* [AVAILABLE RECORDS]:

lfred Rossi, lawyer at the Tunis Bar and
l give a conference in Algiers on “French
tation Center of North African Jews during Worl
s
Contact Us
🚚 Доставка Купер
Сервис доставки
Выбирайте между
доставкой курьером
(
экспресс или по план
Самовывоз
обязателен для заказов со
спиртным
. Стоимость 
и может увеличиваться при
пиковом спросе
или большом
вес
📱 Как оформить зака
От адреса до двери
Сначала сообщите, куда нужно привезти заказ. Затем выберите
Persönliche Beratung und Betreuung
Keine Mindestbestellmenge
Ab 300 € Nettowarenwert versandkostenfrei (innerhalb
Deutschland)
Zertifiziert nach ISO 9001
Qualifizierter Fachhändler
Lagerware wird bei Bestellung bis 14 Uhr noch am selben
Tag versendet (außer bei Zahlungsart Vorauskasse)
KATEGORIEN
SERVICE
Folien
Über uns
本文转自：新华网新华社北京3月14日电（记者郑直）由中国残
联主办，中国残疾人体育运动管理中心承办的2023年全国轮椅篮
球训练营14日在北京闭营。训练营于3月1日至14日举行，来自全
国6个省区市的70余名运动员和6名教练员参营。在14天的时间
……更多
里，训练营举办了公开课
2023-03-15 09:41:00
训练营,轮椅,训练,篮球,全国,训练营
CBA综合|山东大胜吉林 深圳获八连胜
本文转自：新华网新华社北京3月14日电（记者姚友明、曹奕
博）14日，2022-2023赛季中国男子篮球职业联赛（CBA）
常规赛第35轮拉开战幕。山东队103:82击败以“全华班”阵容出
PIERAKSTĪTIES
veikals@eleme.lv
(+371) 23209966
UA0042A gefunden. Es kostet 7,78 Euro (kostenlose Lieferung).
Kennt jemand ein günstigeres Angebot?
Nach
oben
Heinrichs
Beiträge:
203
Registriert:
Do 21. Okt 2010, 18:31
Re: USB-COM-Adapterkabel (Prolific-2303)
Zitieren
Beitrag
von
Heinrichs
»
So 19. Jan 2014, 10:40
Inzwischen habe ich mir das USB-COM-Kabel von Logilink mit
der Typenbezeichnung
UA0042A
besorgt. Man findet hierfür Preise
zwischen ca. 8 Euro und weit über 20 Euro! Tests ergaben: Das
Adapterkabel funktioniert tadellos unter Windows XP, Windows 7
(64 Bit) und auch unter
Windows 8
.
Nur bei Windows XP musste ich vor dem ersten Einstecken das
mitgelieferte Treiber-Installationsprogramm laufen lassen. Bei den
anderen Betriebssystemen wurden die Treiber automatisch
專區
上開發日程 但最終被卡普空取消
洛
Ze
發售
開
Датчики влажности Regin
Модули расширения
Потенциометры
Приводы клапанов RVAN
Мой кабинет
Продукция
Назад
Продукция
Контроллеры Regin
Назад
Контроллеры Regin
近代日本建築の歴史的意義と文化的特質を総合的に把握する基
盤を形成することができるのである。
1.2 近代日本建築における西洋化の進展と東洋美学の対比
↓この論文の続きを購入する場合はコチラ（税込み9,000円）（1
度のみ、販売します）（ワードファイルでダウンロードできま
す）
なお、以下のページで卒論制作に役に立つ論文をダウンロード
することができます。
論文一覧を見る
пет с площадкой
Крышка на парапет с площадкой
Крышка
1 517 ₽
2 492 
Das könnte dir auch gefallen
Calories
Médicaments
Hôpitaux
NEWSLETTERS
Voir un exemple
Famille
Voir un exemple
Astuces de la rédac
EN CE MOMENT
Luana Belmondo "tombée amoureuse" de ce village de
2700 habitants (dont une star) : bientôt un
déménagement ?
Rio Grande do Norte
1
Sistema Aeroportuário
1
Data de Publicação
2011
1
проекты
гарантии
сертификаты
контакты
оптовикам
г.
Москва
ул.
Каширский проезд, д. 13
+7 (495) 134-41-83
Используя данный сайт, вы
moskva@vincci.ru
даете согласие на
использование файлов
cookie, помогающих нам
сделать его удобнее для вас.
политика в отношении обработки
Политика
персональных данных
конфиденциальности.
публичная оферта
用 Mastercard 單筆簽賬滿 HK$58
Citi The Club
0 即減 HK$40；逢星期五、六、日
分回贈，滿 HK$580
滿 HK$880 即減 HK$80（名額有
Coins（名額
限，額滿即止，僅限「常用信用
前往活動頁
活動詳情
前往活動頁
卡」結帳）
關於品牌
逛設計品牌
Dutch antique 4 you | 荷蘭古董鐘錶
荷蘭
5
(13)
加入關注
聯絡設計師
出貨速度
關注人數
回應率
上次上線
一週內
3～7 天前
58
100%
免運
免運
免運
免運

* [WHAT YOU HAVE TO DO]:
Could you copy exactly the lines from the first line of the records above through the line containing "besorgt. Man findet hierfür Preise", both included, and nothing else?

* [RESULT FOR THIS TASK]:
lfred Rossi, lawyer at the Tunis Bar and
l give a conference in Algiers on “French
tation Center of North African Jews during Worl
s
Contact Us
🚚 Доставка Купер
Сервис доставки
Выбирайте между
доставкой курьером
(
экспресс или по план
Самовывоз
обязателен для заказов со
спиртным
. Стоимость 
и может увеличиваться при
пиковом спросе
или большом
вес
📱 Как оформить зака
От адреса до двери
Сначала сообщите, куда нужно привезти заказ. Затем выберите
Persönliche Beratung und Betreuung
Keine Mindestbestellmenge
Ab 300 € Nettowarenwert versandkostenfrei (innerhalb
Deutschland)
Zertifiziert nach ISO 9001
Qualifizierter Fachhändler
Lagerware wird bei Bestellung bis 14 Uhr noch am selben
Tag versendet (außer bei Zahlungsart Vorauskasse)
KATEGORIEN
SERVICE
Folien
Über uns
本文转自：新华网新华社北京3月14日电（记者郑直）由中国残
联主办，中国残疾人体育运动管理中心承办的2023年全国轮椅篮
球训练营14日在北京闭营。训练营于3月1日至14日举行，来自全
国6个省区市的70余名运动员和6名教练员参营。在14天的时间
……更多
里，训练营举办了公开课
2023-03-15 09:41:00
训练营,轮椅,训练,篮球,全国,训练营
CBA综合|山东大胜吉林 深圳获八连胜
本文转自：新华网新华社北京3月14日电（记者姚友明、曹奕
博）14日，2022-2023赛季中国男子篮球职业联赛（CBA）
常规赛第35轮拉开战幕。山东队103:82击败以“全华班”阵容出
PIERAKSTĪTIES
veikals@eleme.lv
(+371) 23209966
UA0042A gefunden. Es kostet 7,78 Euro (kostenlose Lieferung).
Kennt jemand ein günstigeres Angebot?
Nach
oben
Heinrichs
Beiträge:
203
Registriert:
Do 21. Okt 2010, 18:31
Re: USB-COM-Adapterkabel (Prolific-2303)
Zitieren
Beitrag
von
Heinrichs
»
So 19. Jan 2014, 10:40
Inzwischen habe ich mir das USB-COM-Kabel von Logilink mit
der Typenbezeichnung
UA0042A
besorgt. Man findet hierfür Preise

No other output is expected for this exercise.